Miller, M.N., Zebarth, B.J., Dandie, C.E., Burton, D.L., Goyer, C., Trevors, J.T. (2009). Influence of liquid manure on soil denitrifier abundance, denitrification, and nitrous oxide emissions, 73(3), 760-768.


The influence of liquid dairy and swine manure, soil water-extractable C (WEC) and glucose on the amount of denitrification, the N2O molar ratio [N2O/(N2O + N2)], and the abundance of soil denitrifiers was investigated using repacked soil cores.
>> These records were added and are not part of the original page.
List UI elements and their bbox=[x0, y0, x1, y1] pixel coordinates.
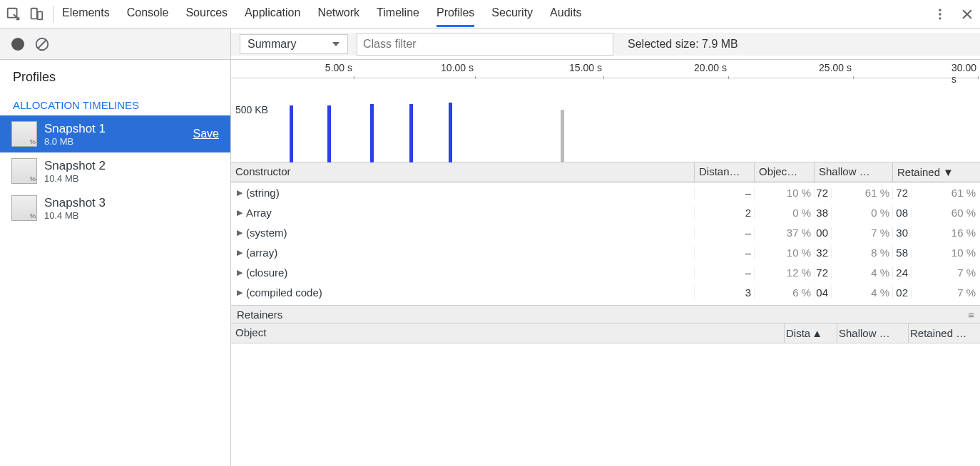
cell-objects-pct: 10 % bbox=[755, 247, 815, 259]
allocation-bar bbox=[290, 105, 293, 162]
constructor-name: (system) bbox=[246, 227, 287, 239]
cell-shallow-pct: 0 % bbox=[832, 207, 893, 219]
snapshot-size: 8.0 MB bbox=[44, 136, 106, 147]
constructor-name: (array) bbox=[246, 247, 277, 259]
snapshot-name: Snapshot 3 bbox=[44, 196, 106, 210]
cell-retained: 72 bbox=[893, 187, 912, 199]
device-icon[interactable] bbox=[29, 6, 44, 22]
col-constructor[interactable]: Constructor bbox=[231, 162, 695, 182]
cell-retained-pct: 60 % bbox=[912, 207, 979, 219]
profile-toolbar-left bbox=[0, 29, 231, 59]
constructor-row[interactable]: ▶(array)–10 %328 %5810 % bbox=[231, 242, 980, 262]
snapshot-thumb-icon bbox=[11, 158, 37, 184]
expand-icon[interactable]: ▶ bbox=[237, 248, 243, 257]
devtools-topbar: ElementsConsoleSourcesApplicationNetwork… bbox=[0, 0, 980, 29]
profile-toolbar-right: Summary Selected size: 7.9 MB bbox=[231, 33, 980, 56]
svg-point-4 bbox=[939, 13, 941, 15]
selected-size-text: Selected size: 7.9 MB bbox=[628, 38, 738, 51]
ret-col-shallow[interactable]: Shallow … bbox=[837, 323, 909, 343]
retainers-columns: Object Dista▲ Shallow … Retained … bbox=[231, 323, 980, 343]
allocation-bar bbox=[449, 103, 452, 162]
profiles-sidebar: Profiles ALLOCATION TIMELINES Snapshot 1… bbox=[0, 60, 231, 466]
tab-console[interactable]: Console bbox=[127, 1, 169, 27]
cell-objects-pct: 12 % bbox=[755, 266, 815, 279]
tab-profiles[interactable]: Profiles bbox=[437, 1, 474, 27]
svg-point-5 bbox=[939, 17, 941, 19]
constructor-row[interactable]: ▶Array20 %380 %0860 % bbox=[231, 202, 980, 222]
cell-shallow-pct: 4 % bbox=[832, 286, 893, 299]
cell-retained-pct: 7 % bbox=[912, 286, 979, 299]
cell-distance: 2 bbox=[695, 207, 755, 219]
constructor-name: (string) bbox=[246, 187, 280, 199]
ret-col-retained[interactable]: Retained … bbox=[909, 323, 980, 343]
cell-retained: 58 bbox=[893, 247, 912, 259]
close-icon[interactable] bbox=[960, 7, 974, 21]
allocation-timeline[interactable]: 5.00 s10.00 s15.00 s20.00 s25.00 s30.00 … bbox=[231, 60, 980, 162]
expand-icon[interactable]: ▶ bbox=[237, 208, 243, 217]
constructor-row[interactable]: ▶(string)–10 %7261 %7261 % bbox=[231, 182, 980, 202]
timeline-tick: 15.00 s bbox=[569, 62, 602, 73]
more-icon[interactable] bbox=[933, 7, 947, 21]
allocation-bar bbox=[327, 105, 331, 162]
sidebar-title: Profiles bbox=[0, 60, 230, 89]
sort-icon: ▼ bbox=[943, 166, 954, 178]
tab-elements[interactable]: Elements bbox=[62, 1, 110, 27]
constructor-row[interactable]: ▶(closure)–12 %724 %247 % bbox=[231, 262, 980, 282]
tab-timeline[interactable]: Timeline bbox=[377, 1, 419, 27]
col-objects[interactable]: Objec… bbox=[755, 162, 815, 182]
col-retained[interactable]: Retained▼ bbox=[893, 162, 979, 182]
allocation-bar bbox=[561, 110, 564, 162]
svg-point-3 bbox=[939, 9, 941, 11]
panel-tabs: ElementsConsoleSourcesApplicationNetwork… bbox=[62, 1, 582, 27]
cell-retained: 08 bbox=[893, 207, 912, 219]
sidebar-section: ALLOCATION TIMELINES bbox=[0, 89, 230, 115]
svg-rect-1 bbox=[31, 8, 37, 19]
expand-icon[interactable]: ▶ bbox=[237, 288, 243, 297]
constructor-row[interactable]: ▶(system)–37 %007 %3016 % bbox=[231, 222, 980, 242]
tab-audits[interactable]: Audits bbox=[550, 1, 581, 27]
snapshot-thumb-icon bbox=[11, 195, 37, 221]
tab-application[interactable]: Application bbox=[245, 1, 300, 27]
ret-col-distance[interactable]: Dista▲ bbox=[785, 323, 837, 343]
constructor-row[interactable]: ▶(compiled code)36 %044 %027 % bbox=[231, 282, 980, 302]
cell-distance: – bbox=[695, 187, 755, 199]
tab-network[interactable]: Network bbox=[317, 1, 359, 27]
class-filter-input[interactable] bbox=[357, 33, 613, 56]
inspect-icon[interactable] bbox=[6, 6, 21, 22]
clear-icon[interactable] bbox=[34, 36, 50, 52]
col-distance[interactable]: Distan… bbox=[695, 162, 755, 182]
cell-shallow-pct: 4 % bbox=[832, 266, 893, 279]
cell-shallow: 38 bbox=[815, 207, 832, 219]
expand-icon[interactable]: ▶ bbox=[237, 268, 243, 277]
snapshot-item[interactable]: Snapshot 18.0 MBSave bbox=[0, 115, 230, 152]
timeline-tick: 5.00 s bbox=[325, 62, 352, 73]
snapshot-thumb-icon bbox=[11, 121, 37, 147]
snapshot-size: 10.4 MB bbox=[44, 210, 106, 221]
snapshot-item[interactable]: Snapshot 210.4 MB bbox=[0, 152, 230, 190]
col-shallow[interactable]: Shallow … bbox=[815, 162, 893, 182]
cell-objects-pct: 10 % bbox=[755, 187, 815, 199]
cell-shallow: 72 bbox=[815, 266, 832, 279]
tab-security[interactable]: Security bbox=[491, 1, 533, 27]
snapshot-item[interactable]: Snapshot 310.4 MB bbox=[0, 190, 230, 227]
expand-icon[interactable]: ▶ bbox=[237, 188, 243, 197]
snapshot-save-link[interactable]: Save bbox=[193, 128, 219, 140]
constructor-name: Array bbox=[246, 207, 272, 219]
cell-shallow-pct: 61 % bbox=[832, 187, 893, 199]
cell-retained-pct: 10 % bbox=[912, 247, 979, 259]
expand-icon[interactable]: ▶ bbox=[237, 228, 243, 237]
hamburger-icon[interactable]: ≡ bbox=[968, 309, 974, 321]
cell-shallow: 32 bbox=[815, 247, 832, 259]
allocation-bar bbox=[409, 104, 413, 162]
cell-retained: 30 bbox=[893, 227, 912, 239]
record-icon[interactable] bbox=[11, 38, 24, 51]
cell-retained-pct: 61 % bbox=[912, 187, 979, 199]
ret-col-object[interactable]: Object bbox=[231, 323, 785, 343]
timeline-y-label: 500 KB bbox=[235, 104, 268, 115]
timeline-tick: 20.00 s bbox=[694, 62, 727, 73]
view-select[interactable]: Summary bbox=[240, 34, 348, 54]
tab-sources[interactable]: Sources bbox=[185, 1, 228, 27]
cell-distance: – bbox=[695, 247, 755, 259]
cell-retained: 24 bbox=[893, 266, 912, 279]
retainers-title: Retainers bbox=[237, 309, 282, 321]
Quantitative polymerase chain reaction was used to measure the abundance of the total bacteria (16S rRNA gene), two denitrifier guilds bearing the cnorB gene, and nosZ gene communities. The availability of both C and N oxides influenced the amount of denitrification and the N2O molar ratio for simple (glucose) and complex (liquid manure and WEC) C sources. A positive relationship (R2 = 0.77) was measured between respiration (cumulative CO 2 emissions) and total denitrification. A negative relationship (R2 = 0.70) was found between respiration and the N2O molar ratio, demonstrating that C availability in soil promotes the reduction of N2O to N2. The abundance of the 16S rRNA and cnorB B (Bosea/Bradyrhizobium/Ensifer spp.) gene bearing bacteria was not significantly affected by the addition of C. The abundance of cnorBp (Pseudomonas mandelii and related species) gene bearing bacteria increased in response to glucose and manure addition, but only when also amended with NO 3-. Significant positive correlations were found between the abundance of the cnorBp gene bearing bacteria and respiration. The nosZ gene bearing bacteria significantly increased only in soil amended with liquid manures. No significant relationships were found between the abundance of denitrifiers and total denitrification, N2O emissions, or the N2O molar ratio. Changes in denitrifier community abundance appeared to reflect changes in C substrate availability and were uncoupled to denitrification activity. © Soil Science Society of America.